University of Pennsylvania

New Wave (2009)

3.3

June 26, 2010

Tuning / Blend 3.7
Energy / Intensity 3.3
Innovation / Creativity 3.0
Soloists 3.3
Sound / Production 3.3
Repeat Listenability 3.0
Tracks
1 Apologize 3.3
2 In The Waiting Line 3.7
3 Could You Be Loved 3.3
4 So Small 3.3
5 Let Me Go 3.7
6 Ain't Nobody 2.7
7 Whatever Lola Wants 3.7
8 The Wanderer 4.0
9 A Woman's Worth 3.0
10 Where You Are 3.0
11 Trouble Sleeping 3.3
12 Come Together 3.7

Recorded 2006 – 2008
Total time: 43:25, 12 songs


Tuning / Blend 4
Energy / Intensity 4
Innovation / Creativity 3
Soloists 4
Sound / Production 4
Repeat Listenability 4
Tracks
1 Apologize 4
2 In The Waiting Line 4
3 Could You Be Loved 4
4 So Small 4
5 Let Me Go 5
6 Ain't Nobody 3
7 Whatever Lola Wants 4
8 The Wanderer 5
9 A Woman's Worth 4
10 Where You Are 4
11 Trouble Sleeping 4
12 Come Together 5

New Wave is pleasantly old school. Warm, fuzzy, and pleasant young voices sing a set of nice songs quite well. This album isn't sparkly or perfectionistic. Instead, it's likeable, which is a more valuable achievement.

My favorite track is Let Me Go, with its relaxed groove and wonderful mood. This song is in no hurry. It's not trying to prove anything. It's at peace, in performance and in the soloist's delivery of her decision. The Wanderer picks up later where Let Me Go left off. The Counterparts let the song unfold, without any rush or agenda to prove. Gets me to smile every time.

The rest of the album is nice too. All of the songs are pretty well in tune, pretty well sung. There's a lot of consistency of talent here. The set list is fairly adult contemporary, nothing too angry but nothing too boring either. Apologize is as cheesy as it gets: the rest of the tracks have an admirable dignity about them. If anything, Whatever Lola Wants was too restrained. That said, this self-contained presentation stood A Woman's Worth in very good stead.

There is one shiny exception: Come Together, an a cappella stalwart since the Bobs, shown off here with a cute jazzy intro that makes way for a shiny modern main event.
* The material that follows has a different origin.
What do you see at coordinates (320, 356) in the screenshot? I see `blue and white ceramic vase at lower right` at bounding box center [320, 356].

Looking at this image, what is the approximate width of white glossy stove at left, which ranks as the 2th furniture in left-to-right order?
I'd say it's wasted on the end of the disc, except that the laid-back groove that all the other songs establish continues into this song and gives it even more weight and credibility. I love the arrangement, and I prefer it to the busy puzzles that tend to win the a cappella arranging prizes.

I liked this album every time I listened to it, even as I dithered over what and how much to say. In the end, it's easy to like because it knows what it is. These Counterparts seem to know who they are and they've welcomed us into their world for a while.


Tuning / Blend 4
Energy / Intensity 3
Innovation / Creativity 2
Soloists 3
Sound / Production 4
Repeat Listenability 2
Tracks
1 Apologize 3
2 In The Waiting Line 3
3 Could You Be Loved 3
4 So Small 3
5 Let Me Go 3
6 Ain't Nobody 3
7 Whatever Lola Wants 3
8 The Wanderer 3
9 A Woman's Worth 3
10 Where You Are 3
11 Trouble Sleeping 3
12 Come Together 3

I first heard the Counterparts in September 1990, so it's nearly twenty years since I became a fan. Yet even as a fan, I'm deeply disappointed that I've had to wait four years to review another CD of theirs, and what I get is New Wave.

Almost without exception, New Wave is safe. It's pleasant. It's OK. That's about the extent of the praise I can muster for an album that fell well short of my expectations — especially for a group that I am already predisposed to like.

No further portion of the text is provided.